Qui a séjourné dans votre hôtel la nuit dernière ? Étaient-ils déjà malades ou avaient-ils été exposés à une éventuelle maladie ? Le préposé aux chambres a-t-il soigneusement nettoyé les chambres ?

Les directeurs d'hôtel ne savent jamais si une chambre d'hôtel a été exposée à des germes en suspension dans l'air ou en surface, mais les hôteliers prennent certaines précautions qui peuvent aider les clients de l'hôtel à sortir de leur séjour indemnes de germes.

Les clients des hôtels se soucient de plus en plus de leur santé et de leur bien-être. Par exemple, avant de réserver un hôtel, je vérifie toujours les avis sur la propreté et le ménage. Et la toute première chose que je fais en entrant dans un hôtel, c’est de me laver les mains. Pourquoi? Car un trajet jusqu’à l’hôtel est un moment susceptible de les contaminer. J'ai peut-être rencontré des germes en appuyant sur un bouton d'ascenseur, en utilisant les rampes ou en ouvrant une porte.

Dans la pièce elle-même, il y a de nombreux endroits où les germes peuvent se cacher. J'aime examiner le matelas à la recherche de punaises de lit et vérifier leurs minuscules œufs blancs ou leur peau mue, qui peut être transparente ou jaunâtre.

Salle de bain : un « point chaud » pour les germes

Ailleurs dans la pièce, de lourds rideaux ramassent la poussière et les débris. La salle de bain peut être un point chaud considérable pour les germes, même si le siège des toilettes semble impeccable. Et la moquette mur à mur transforme efficacement tout le sol en un vaste fomite.

Il est intéressant de noter qu’un aspect de la chambre d’hôtel ne suscite pratiquement aucune attention : la qualité de l’air intérieur. Des gaz comme le monoxyde de carbone ; les composés organiques volatils; particules; les microbes tels que les bactéries, les virus et les moisissures ; les allergènes et autres particules affectent tous la qualité de l’air intérieur.

Selon l’Environmental Protection Agency, l’air intérieur est 25 à 100 fois plus sale que l’air extérieur, et la plupart des gens passent 90 % de leur temps à l’intérieur. Il ne fait aucun doute qu’une mauvaise qualité de l’air peut nuire à notre santé et certains clients souffriront de maladies respiratoires sous-jacentes telles que l’asthme, la BPCO ou des allergies.

Heureusement, les hôteliers peuvent prendre certaines mesures pour réduire le risque de propagation de germes malsains dans les chambres.

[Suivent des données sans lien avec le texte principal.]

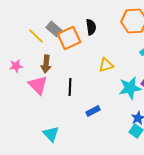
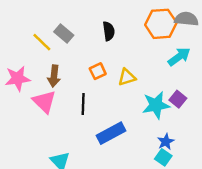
orange square: (69, 38) -> (98, 71), moved, size x0.6
pink star: (16, 66) -> (18, 78), size x1.5
blue rectangle: (93, 111) -> (111, 133), size x1.6

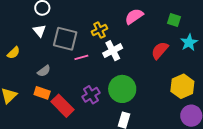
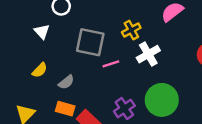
white triangle: (39, 31) -> (42, 32), moved
yellow semicircle: (14, 53) -> (40, 70), moved

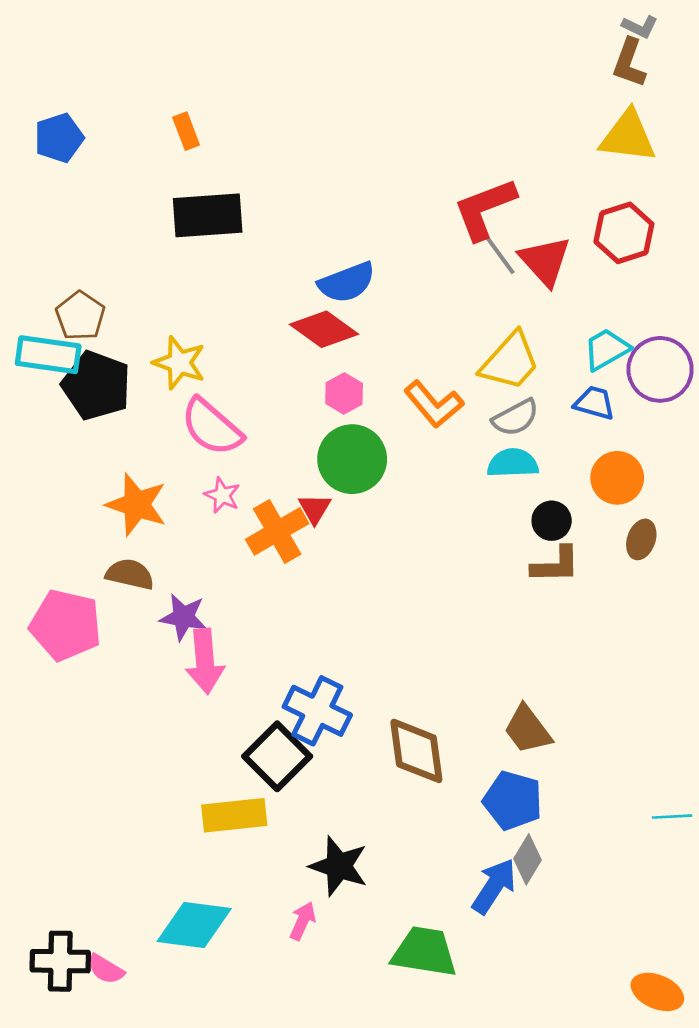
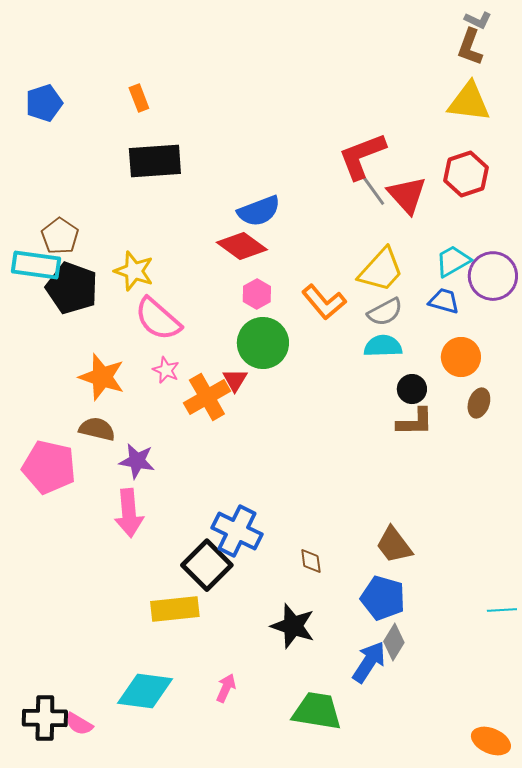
pink arrow: (205, 661) -> (129, 513), moved
brown diamond: (416, 751) -> (311, 561), size x0.5
black star: (339, 866) -> (293, 626), moved

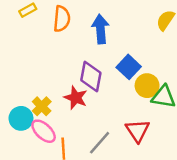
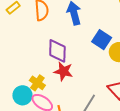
purple diamond: (91, 77) -> (57, 51), moved

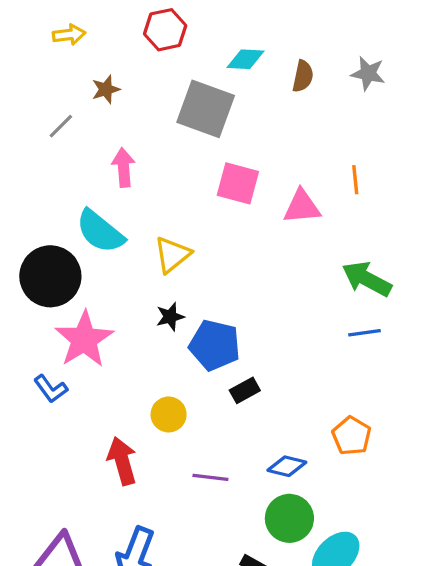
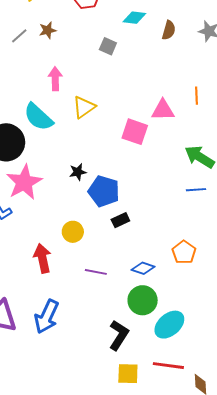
gray square: (206, 109) -> (108, 46), size x0.5
gray line: (61, 126) -> (19, 36), moved
pink square: (238, 183) -> (135, 132), moved
yellow triangle: (172, 255) -> (84, 107), moved

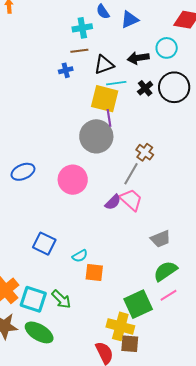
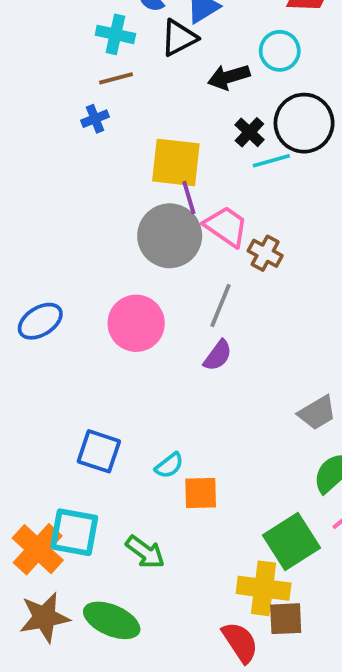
cyan cross: (82, 28) -> (115, 34), turned 30
black triangle: (104, 65) -> (179, 38), moved
cyan line: (116, 83) -> (271, 161), moved
gray line: (131, 174) -> (220, 305), moved
pink trapezoid: (131, 200) -> (226, 226), moved
cyan square: (33, 299) -> (74, 532), moved

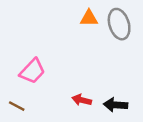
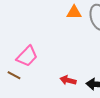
brown line: (17, 106) -> (14, 75), moved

De nos jours, de nombreux hôtels ont éliminé les couvre-lits et les rideaux épais et optent pour des modèles plus légers et faciles à nettoyer. Alternativement, ils peuvent utiliser une couette ou une couette sur le lit.

L’avantage des tapis

Les carpettes sont également plus saines que les moquettes mur à mur. Alors que la moquette mur à mur peut exposer les pieds nus des invités à des champignons et à d'autres microbes, les tapis sont plus faciles à nettoyer et sont plus hygiéniques. Cependant, en général, la surface de sol la plus saine pour n’importe quelle pièce est une surface nue et dure.

Pour apaiser ou réduire l’impact d’une mauvaise qualité de l’air sur la santé, les hôteliers peuvent se tourner vers les avancées de la technologie CVC hôtelière. Ils peuvent fonctionner mieux s’ils sont combinés, et trois de ces systèmes se démarquent.

Premièrement, il existe la filtration HEPA, qui capture plus de 99 % des particules dans sa matrice filtrante. Deuxièmement, les hôtels peuvent utiliser davantage la lumière UV-C pour augmenter l’efficacité de la filtration.

Cependant, ces deux systèmes nécessitent que le flux d’air passe sur ces appareils pour être filtré. À cet égard, ils sont passifs. La troisième option, l'ionisation bipolaire, est différente, car elle recherche les particules et les contaminants et n'attend pas que les polluants pénètrent dans l'appareil. Au lieu de cela, les ions chargés se déplacent vers les contaminants présents dans l’air ainsi que sur les surfaces, et ce de manière continue. J’appelle la combinaison de ces trois technologies la troïka CVC.

De nombreux hôtels et autres bâtiments utilisent une ou plusieurs des technologies susmentionnées. Certains cependant n’en utilisent pas.

En fin de compte, aucun hôtel ne peut éviter tout risque de germes : cela fait partie de la vie. Mais les hôteliers sensibilisés et informés peuvent minimiser de nombreux risques.

Le Dr Philip Tierno, Jr. est professeur de microbiologie et de pathologie à École de médecine Grossman de l'Université de New York et Centre médical NYU Langone.